Il s’agit donc de repenser l’agriculture et les pratiques alimentaires.

Julie Mayans, Référente pôle Sécurité alimentaire et Moyens d’existence de SOLIDARITÉS INTERNATIONAL, en témoigne : « Depuis longtemps déjà, de nombreux économistes et spécialistes de l’environnement s’accordent à dire, pour des raisons différentes mais complémentaires, que la manière dont le monde cultive, commercialise et consomme la nourriture n’est pas viable sur le long terme. Il faut se réapproprier les aliments locaux, ne pas consommer en excès les produits carnés ou laitiers, lutter contre le gaspillage alimentaire, diversifier la production agricole et développer ces filières localement, utiliser des engrais organiques, mettre en place des systèmes d’irrigation moins énergivores… Ces solutions durables existent et sont connues. Quelle frustration de constater qu’elles sont peu mises en place, alors qu’elles préviennent les situations d’insécurité alimentaire et de famine !

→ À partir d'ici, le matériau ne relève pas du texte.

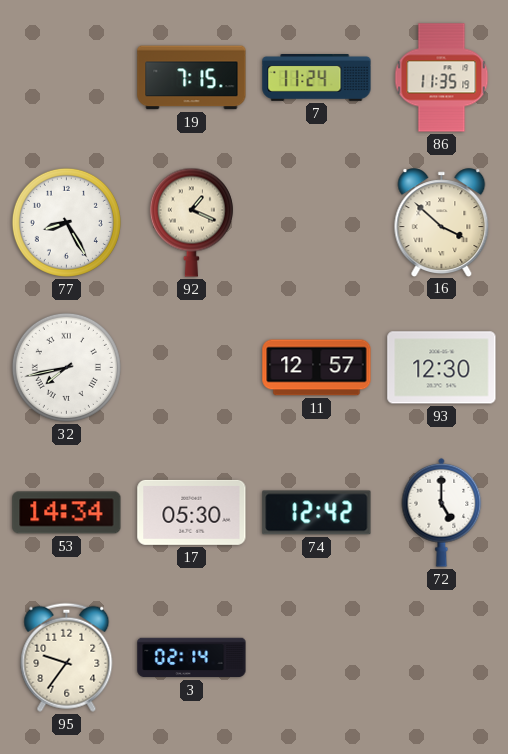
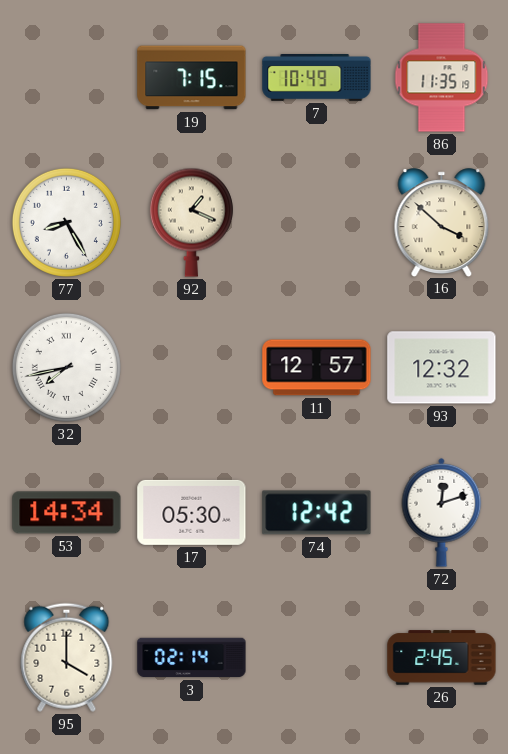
7: 11:24 -> 10:49
93: 12:30 -> 12:32
72: 5:00 -> 12:12
95: 9:36 -> 4:00
26: none -> 2:45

Chez SOLIDARITÉS INTERNATIONAL, nous formons par exemple les agriculteurs à la fabrication et l’utilisation de biopesticides et du compost en République Centrafricaine, au Cameroun mais aussi au Myanmar ou encore au Venezuela. Nous aidons aussi les pêcheurs à mieux transformer, conserver et commercialiser localement leurs poissons au Bangladesh et au Soudan du Sud. En plus de permettre une agriculture plus durable, ces solutions participent à la lutte contre le dérèglement climatique qui est un facteur majeur de la crise en cours. »

Mais ces projets nécessitent souvent un certain investissement financier et surtout une véritable volonté de changer nos fondamentaux. On leur préfère donc la perpétuation des systèmes actuels, désastreux sur le long terme. Les gouvernements doivent repenser leurs politiques agricoles et doivent avoir pour objectif d’atteindre la souveraineté alimentaire***. On le voit nettement aujourd’hui, les aliments sont globalement disponibles mais les prix s’affolent et ce sont les plus faibles qui trinquent encore.

Nous jouons avec le feu. Le monde a montré sa fragilité et des personnes paient de leurs vies les conséquences de cette crise. Après un pic sans précédent du cours des céréales en mai dernier, la tendance est à la baisse. Cependant, cette accalmie est trompeuse car elle ne change rien au problème de fond. Elle ne doit pas servir de prétexte à l’inaction au risque de perpétuer un système alimentaire mondial dangereux.

Il est temps d’agir, ensemble. Se nourrir est un droit pour toutes et tous.

 

Antoine Peigney, Président de SOLIDARITÉS INTERNATIONAL

 

*Rapport 2022 sur l’état de la sécurité alimentaire et la nutrition dans le monde (SOFI) The State of Food Security and Nutrition in the World 2022 | FAO | Food and Agriculture Organization of the United Nations

**Selon, les projections de la FAO (L’Organisation des Nations unies pour l’alimentation et l’agriculture) dans sa classification IPC (Cadre intégré de classification de la sécurité alimentaire qui permet d’élaborer des scénarios de nombre de personnes en insécurité alimentaire dans le monde).

***La Souveraineté Alimentaire est « le droit des populations et des pays à définir leur propres politiques alimentaire et agricole, lesquelles doivent être écologiquement, socialement, économiquement et culturellement adaptées” (Sommet Mondial de l’Alimentation à Rome, 2002).